Alexis Petridis: I have an undying, obsessive love of tacky 70s pop
I have a theory that the pop music you hear when you’re six or seven years old stays with you for the rest of your life, whether you want it to or not. Perhaps you can’t escape it because there’s something pure and primal about your music tastes at that age. You don’t like something because your peers like it, or because it’s perceived as cool, or because you think that liking it says something about you: all the societal pressures that are brought to bear on your tastes in your teens, subconsciously or otherwise. You just like it.
Certainly, that theory would explain my undying, obsessive love of tacky 70s pop, the stuff that was on the radio all the time when I was a little kid. I don’t mean glam or disco or Abba, which long ago escaped whatever taint of naffness they once had. I mean stuff no one in their right minds is going to re-evaluate. I mean Johnny Wakelin’s Muhammad Ali-themed 1976 novelty hit In Zaire, a record I like so much I sought out the album it came from: you could, frankly, sense the disbelief of the second-hand record dealer who sold it to me.
I mean the tatty Euro-disco of Penny McLean’s Lady Bump, with its baffling screamed chorus. I mean the records actor Paul Nicholas made during his mercifully brief pop career – among them Dancing With the Captain and the jaw-dropping Reggae Like It Used To Be – and I mean the oeuvre of grandma-friendly easy listening combo The New Seekers.
I make no artistic claims for this music whatsoever: I certainly don’t go around trying to convince people of the worth of, say, Meri Wilson’s Telephone Man, another novelty hit, this time with a plot line like a scene from a badly written porn film. I should be at a loss to explain why it shares space in my record collection with Can and Coil and Underground Resistance and Charles Mingus. But I’ve got my theory and I’m sticking to it.

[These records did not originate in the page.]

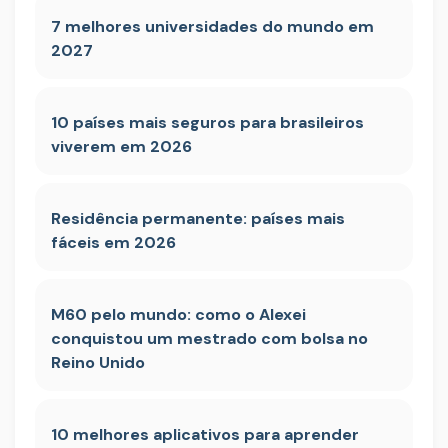
7 melhores universidades do mundo em
2027
10 países mais seguros para brasileiros
viverem em 2026
Residência permanente: países mais
fáceis em 2026
M60 pelo mundo: como o Alexei
conquistou um mestrado com bolsa no
Reino Unido
10 melhores aplicativos para aprender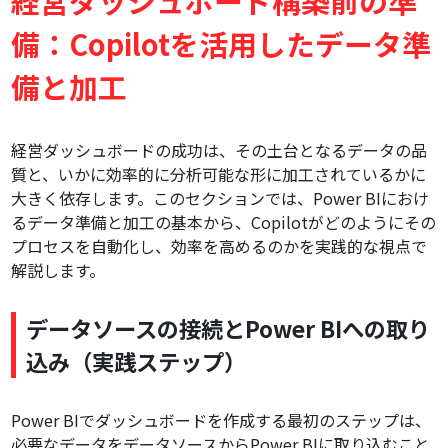
経営ダッシュボード構築前の準
備：Copilotを活用したデータ準
備と加工
経営ダッシュボードの成功は、その土台となるデータの品
質と、いかに効率的に分析可能な形に加工されているかに
大きく依存します。このセクションでは、Power BIにおけ
るデータ準備と加工の基本から、Copilotがどのようにその
プロセスを自動化し、効率を高めるのかを実践的な視点で
解説します。
データソースの接続とPower BIへの取り
込み（実践ステップ）
Power BIでダッシュボードを作成する最初のステップは、
必要なデータをデータソースからPower BIに取り込むこと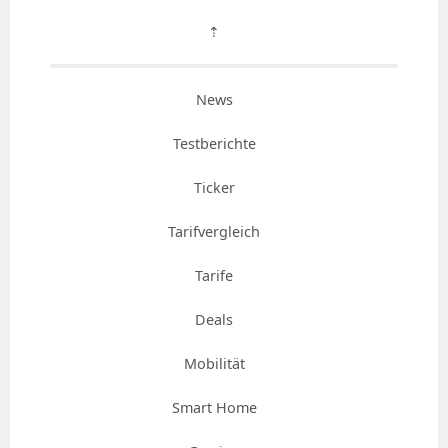
⇡
News
Testberichte
Ticker
Tarifvergleich
Tarife
Deals
Mobilität
Smart Home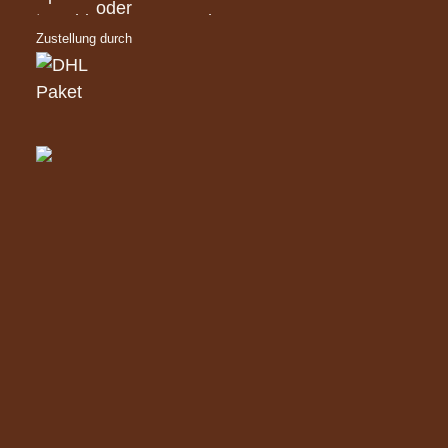
Zustellung durch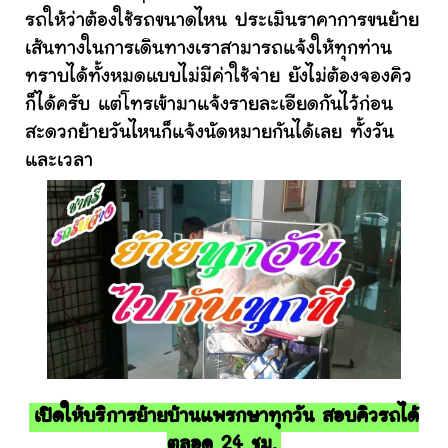
รถให้ว่าต้องใช้รถขนาดไหน ประเมินราคาการขนย้าย
เส้นทางในการเดินทางเราสามารถแจ้งให้ทุกท่าน
ทราบได้ทั้งหมดแบบไม่มีค่าใช้จ่าย ยังไม่ต้องจองคิว
ก็ได้ครับ แต่โทรเข้ามาแจ้งรายละเอียดกันไว้ก่อน
สะดวกย้ายวันไหนก็แจ้งนัดหมายกันได้เลย ทั้งวัน
และเวลา
เปิดให้บริการย้ายบ้านแพรกษาทุกวัน สอบคิวรถได้
ตลอด 24 ชม.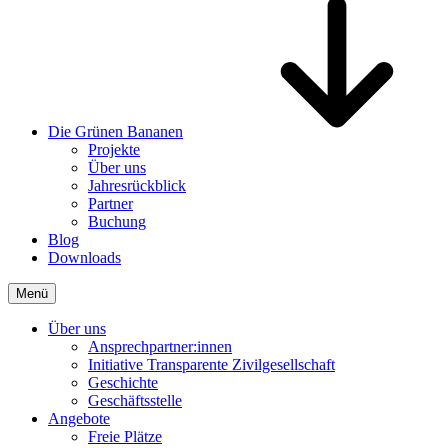
Die Grünen Bananen
Projekte
Über uns
Jahresrückblick
Partner
Buchung
Blog
Downloads
Menü
Über uns
Ansprechpartner:innen
Initiative Transparente Zivilgesellschaft
Geschichte
Geschäftsstelle
Angebote
Freie Plätze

Tom Usher: I put on Papa Roach’s Last Resort and unashamedly headbang
CUT MY LIFE INTO PIECES, THIS IS MY LAST RESORT. If you’re like me then upon hearing those words; which sound more like a frat boy’s hollered invitation to neck a Jäger Bomb and jump into a swimming pool naked than the suicidal cry for help which they are intended to be, then you will be able to rap/scream/wail the rest of the entire lyrics to Papa Roach’s breakout single Last Resort word for word, scream for scream.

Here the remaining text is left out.